N. Korea seeks apology -- or else
SEOUL — North Korea warned Wednesday that it will fire an intercontinental ballistic missile -- or even carry out another nuclear test -- unless the U.N. apologizes for condemning the regime’s April 5 rocket launch.
By flaunting its rogue nuclear and missile programs, Pyongyang raised the stakes in the escalating diplomatic tit for tat with the outside world. North Korea also said it would start generating nuclear fuel, an indication that the regime will begin enriching uranium, a preliminary step to making an atomic bomb.

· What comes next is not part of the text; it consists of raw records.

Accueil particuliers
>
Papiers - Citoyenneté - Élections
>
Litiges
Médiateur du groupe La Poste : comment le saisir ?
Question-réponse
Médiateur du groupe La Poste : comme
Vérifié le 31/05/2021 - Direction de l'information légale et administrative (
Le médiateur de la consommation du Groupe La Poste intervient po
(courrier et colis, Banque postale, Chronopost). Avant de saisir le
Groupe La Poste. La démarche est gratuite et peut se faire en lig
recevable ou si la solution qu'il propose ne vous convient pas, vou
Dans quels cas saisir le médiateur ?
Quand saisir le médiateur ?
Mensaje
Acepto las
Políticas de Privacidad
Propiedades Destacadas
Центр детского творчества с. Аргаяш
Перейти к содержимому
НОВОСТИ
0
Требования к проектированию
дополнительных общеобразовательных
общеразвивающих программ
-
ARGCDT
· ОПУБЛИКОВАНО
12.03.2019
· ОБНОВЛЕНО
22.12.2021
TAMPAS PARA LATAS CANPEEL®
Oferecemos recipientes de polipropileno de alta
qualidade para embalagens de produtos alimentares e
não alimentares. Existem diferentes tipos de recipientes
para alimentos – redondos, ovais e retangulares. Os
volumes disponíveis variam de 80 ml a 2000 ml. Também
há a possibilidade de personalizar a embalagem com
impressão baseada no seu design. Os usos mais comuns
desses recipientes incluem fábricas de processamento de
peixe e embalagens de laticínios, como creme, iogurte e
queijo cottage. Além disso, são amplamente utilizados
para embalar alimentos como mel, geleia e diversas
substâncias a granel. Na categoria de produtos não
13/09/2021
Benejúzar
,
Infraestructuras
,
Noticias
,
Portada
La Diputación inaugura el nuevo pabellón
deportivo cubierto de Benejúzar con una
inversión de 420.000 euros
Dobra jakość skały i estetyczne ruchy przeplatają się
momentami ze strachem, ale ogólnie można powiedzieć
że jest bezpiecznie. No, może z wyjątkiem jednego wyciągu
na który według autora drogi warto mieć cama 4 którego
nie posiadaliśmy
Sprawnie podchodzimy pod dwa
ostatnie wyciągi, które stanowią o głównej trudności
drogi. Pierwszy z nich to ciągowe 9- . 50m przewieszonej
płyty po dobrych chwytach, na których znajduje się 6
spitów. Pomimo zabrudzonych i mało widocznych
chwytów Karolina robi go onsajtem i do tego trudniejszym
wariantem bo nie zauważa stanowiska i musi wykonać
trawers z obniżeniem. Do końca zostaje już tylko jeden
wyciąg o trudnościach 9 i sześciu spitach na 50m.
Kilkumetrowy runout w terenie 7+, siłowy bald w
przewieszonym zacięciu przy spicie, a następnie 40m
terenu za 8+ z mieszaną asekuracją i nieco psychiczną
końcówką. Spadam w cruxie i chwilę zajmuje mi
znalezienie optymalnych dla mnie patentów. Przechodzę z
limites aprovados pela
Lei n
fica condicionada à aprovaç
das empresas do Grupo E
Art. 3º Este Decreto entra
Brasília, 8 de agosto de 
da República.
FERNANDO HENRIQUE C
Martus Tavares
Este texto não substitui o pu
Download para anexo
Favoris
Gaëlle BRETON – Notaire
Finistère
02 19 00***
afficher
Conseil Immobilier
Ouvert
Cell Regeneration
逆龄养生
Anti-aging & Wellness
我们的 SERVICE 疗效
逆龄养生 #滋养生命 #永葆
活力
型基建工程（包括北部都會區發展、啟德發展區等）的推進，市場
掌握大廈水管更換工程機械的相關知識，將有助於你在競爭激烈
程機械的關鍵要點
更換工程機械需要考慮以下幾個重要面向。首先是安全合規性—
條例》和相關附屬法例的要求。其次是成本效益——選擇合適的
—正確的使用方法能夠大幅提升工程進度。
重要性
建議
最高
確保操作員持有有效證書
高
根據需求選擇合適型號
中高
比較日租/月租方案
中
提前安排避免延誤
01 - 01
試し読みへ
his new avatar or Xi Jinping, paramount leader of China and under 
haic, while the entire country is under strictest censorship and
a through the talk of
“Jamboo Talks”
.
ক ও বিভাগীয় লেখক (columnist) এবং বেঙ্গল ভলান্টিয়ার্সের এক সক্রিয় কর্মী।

North Korea is known for its use of brinkmanship and harsh rhetoric to force the West to react, but the threat of a nuclear test is significant.
Pyongyang conducted its first atomic test in 2006 and is thought to have enough plutonium, another material for atomic weaponry, to make at least half a dozen nuclear bombs.
There are no indications, however, that scientists in North Korea have mastered the technology needed to make a nuclear warhead small enough to fit onto a missile.
Still, North Korea’s rocket launch early this month drew widespread international concern.
Pyongyang says the liftoff was a nonmilitary effort to send a communications satellite into space, but the U.S., Japan and others saw it as a disguised test of a delivery system capable of sending a long-range missile within striking range of Alaska.
The United Nations Security Council denounced the launch as a violation of 2006 resolutions barring Pyongyang from missile-related activity, and imposed new sanctions.